Une jubilation d’odeurs donc, qui s’associe à l’art. Leur triptyque, sorti au printemps dernier, se définit comme une symphonie olfactive centrée sur la recherche du bonheur. Une création d’émotions inspirées par exemple par l’ huile sur toile célèbre du peintre Gustav Klimt, La Frise Beethoven.

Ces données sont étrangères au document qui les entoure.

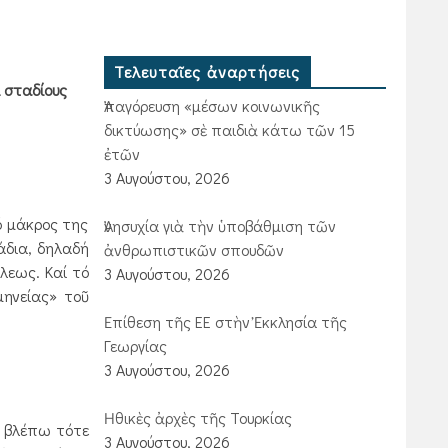
Τελευταῖες ἀναρτήσεις
ὶ σταδίους
Ἀπαγόρευση «μέσων κοινωνικῆς
δικτύωσης» σὲ παιδιὰ κάτω τῶν 15
ἐτῶν
3 Αυγούστου, 2026
ό μάκρος της
Ἀνησυχία γιὰ τὴν ὑποβάθμιση τῶν
τάδια, δηλαδή
ἀνθρωπιστικῶν σπουδῶν
λεως. Καί τό
3 Αυγούστου, 2026
μηνείας» τοῦ
Ἐπίθεση τῆς ΕΕ στὴν Ἐκκλησία τῆς
Γεωργίας
3 Αυγούστου, 2026
Ἠθικὲς ἀρχὲς τῆς Τουρκίας
ί βλέπω τότε
3 Αυγούστου, 2026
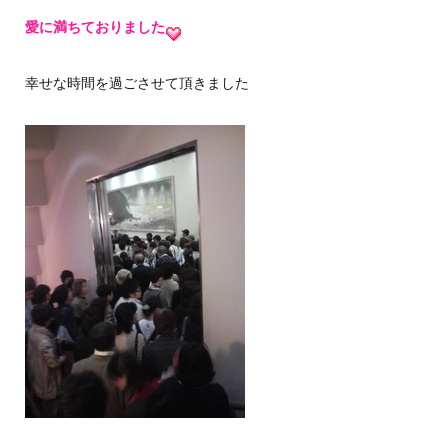
愛に満ちておりました
幸せな時間を過ごさせて頂きました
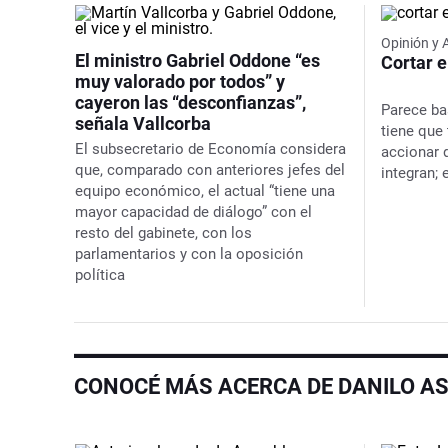
Opinión y 
El ministro Gabriel Oddone “es
Cortar e
muy valorado por todos” y
cayeron las “desconfianzas”,
Parece ba
señala Vallcorba
tiene que
El subsecretario de Economía considera
accionar d
que, comparado con anteriores jefes del
integran;
equipo económico, el actual “tiene una
mayor capacidad de diálogo” con el
resto del gabinete, con los
parlamentarios y con la oposición
política
CONOCÉ MÁS ACERCA DE DANILO A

LA QUINTESSENCE DE L’ART DE L’ASSEMBLAGE
Dans l’univers délectable des vins et spiritueux, Krug est un incontournable à travers ses expériences gustatives riches en émotions et en partage. « Déguster le Champagne Krug, c’est aller au-delà du nom et de sa réputation », précise Olivier Krug, à la tête de la maison rémoise de sixième génération, qui perpétue la tradition, le savoir-faire et l’esprit anticonformiste de son aïeul depuis 1843. « C’est une relation d’amour, une invitation à faire attention au verre dans lequel on le savoure. » La Maison consolide ainsi sa relation ancestrale avec les vignerons « pour une terre qu’ils ne lâcheront jamais ». Un respect pour chaque parcelle de leurs fameux clos du Mesnil de 1,84 ha (pureté du chardonnay) et du clos d’Ambonnay de 0,68 ha (intensité du pinot noir), l’une de leurs cuvées les plus rares. Si la Maison de famille n’est pas ouverte au public, elle convie leurs plus grands clients à visiter leur vignoble dont les différentes parcelles offrent un nectar unique chaque année. Le choix des raisins, selon leur degré de maturité durant les vendanges, se révèle un travail d’orfèvre dans l’art de l’assemblage.
Des champagnes au potentiel de vieillissement quasi illimité. « Le vrai luxe n’est pas un luxe de pouvoir mais un luxe d’expérience, avec des champagnes plus coûteux car plus rares », distingue Olivier Krug « La nouvelle génération est avide, gourmande et n’a pas de limite. Notre clientèle veut qu’on lui raconte une histoire avec générosité, humilité, sincérité et pédagogie. Elle recherche l’unique comme Krug et le rare par définition ». Elle propose ainsi des rencontres champagne, musique et gastronomie à travers le monde, comme cette dégustation dans un Ryokan (auberge traditionnelle du Japon) au pied du Mont Fuji, avec l’un des plus grands chefs japonais d’Osaka. Vingt ans sont nécessaires pour créer un Krug Grande Cuvée, qui se définit par des bulles fines et élégantes, des arômes subtils de floraison, de fruits mûrs, de pain d’épices et d’agrumes ainsi que par des notes de noisette, de nougat et de sucre d’orge. Sa 166e édition célèbre cette année encore, une nouvelle création.
UNE APPROCHE DU VRAI LUXE ?
Il s’agit donc de temps, de calme, de confort, de plaisir et d’un bouche à oreille précieux. Un canal de communication qui n’a pourtant pas systématiquement l’objectif de développer profit et rentabilité, mais de consolider une pratique ancestral et une image de marque synonyme d’exception. C’est l’art de savoir anticiper, séduire, investir des lieux atypiques et fédérateurs de bien-être, composer avec les univers artistiques, s’échapper des mouvances du marché à l’ère du digital et aux exigences de consommation.
À l’heure où le cercle des ultra riches s’agrandit dans le monde, ces Maisons prennent ainsi soin de cultiver les liens de proximité directe avec leur clientèle pour mieux la connaître, la comprendre, la satisfaire. L’authenticité, la rareté, l’émotion, l’expérience et les qualités du slow se réunissent ainsi pour en trouver la parfaite mesure.